|
|
|
|
|
by kevin42
136 days ago
|
|
I’m genuinely curious how you feel about LLMs being trained on pirated material. Not being snarky here. Your comment reflects the old “information wants to be free” ideals that used to dominate places like HN, Slashdot, and Reddit. But since LLMs arrived, a lot of the loudest voices here argue the opposite position when it comes to training data. I’ve been trying to understand whether people have actually changed their views, or whether it’s mostly a shift in who is speaking up now. |
|
But as a pirate, I specialize in finding hidden, hard to find, or otherwise lost sources. They're not making anybody any money, and I absolutely do not sell anything thats not mine (freely given).

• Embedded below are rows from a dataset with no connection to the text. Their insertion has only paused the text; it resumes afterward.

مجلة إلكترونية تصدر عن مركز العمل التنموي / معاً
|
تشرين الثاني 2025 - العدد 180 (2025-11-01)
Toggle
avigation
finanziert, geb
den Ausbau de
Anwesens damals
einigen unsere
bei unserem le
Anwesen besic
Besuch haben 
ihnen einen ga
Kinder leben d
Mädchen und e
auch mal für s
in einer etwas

But having every commercial work available for ingestion into an LLM is an amazing way to train an AI. However if you're going to use piracy at scale to train, you should also not be able to sell the LLM or access to it.

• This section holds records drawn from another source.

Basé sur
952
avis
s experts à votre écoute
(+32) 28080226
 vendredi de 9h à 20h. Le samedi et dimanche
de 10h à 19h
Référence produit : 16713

And yeah, that wrecks every corporate LLM strategy. Boo fucking hoo.
Do creators need paid for content they create? Ideally, yes! Do they deserve iron-fisted control of your hardware (DRM) to enact their demands? Fuck no!
Ideally, the LLMs would be FLOSS, full weights published, lists of content used to reproduce, etc. We could prune bad content and add more good. But the problem again is whoever does this must violate copyright cause copyright in the way its implemented is terrible.

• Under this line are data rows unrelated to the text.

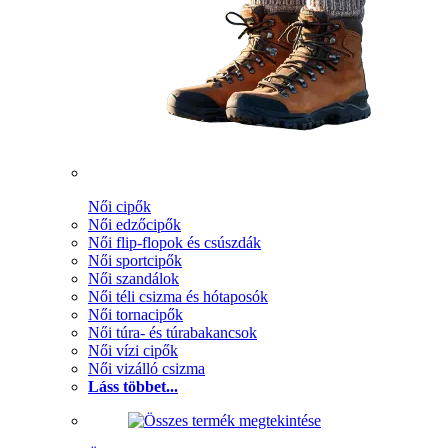
Női cipők
Női edzőcipők
Női flip-flopok és csúszdák
Női sportcipők
Női szandálok
Női téli csizma és hótaposók
Női tornacipők
Női túra- és túrabakancsok
Női vízi cipők
Női vizálló csizma
Láss többet...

In reality, I like the RIAA's congressional solution. You send a check for how many plays you did to BMI/ASCAP and you're good. That could be extended to books and shows. If that were done, you could have a New-Flix service that literally has every show and movie in existence. You just pay a reasonable cost per month to access the whole of video humanity.
Alas. Guess I'll have to build it myself.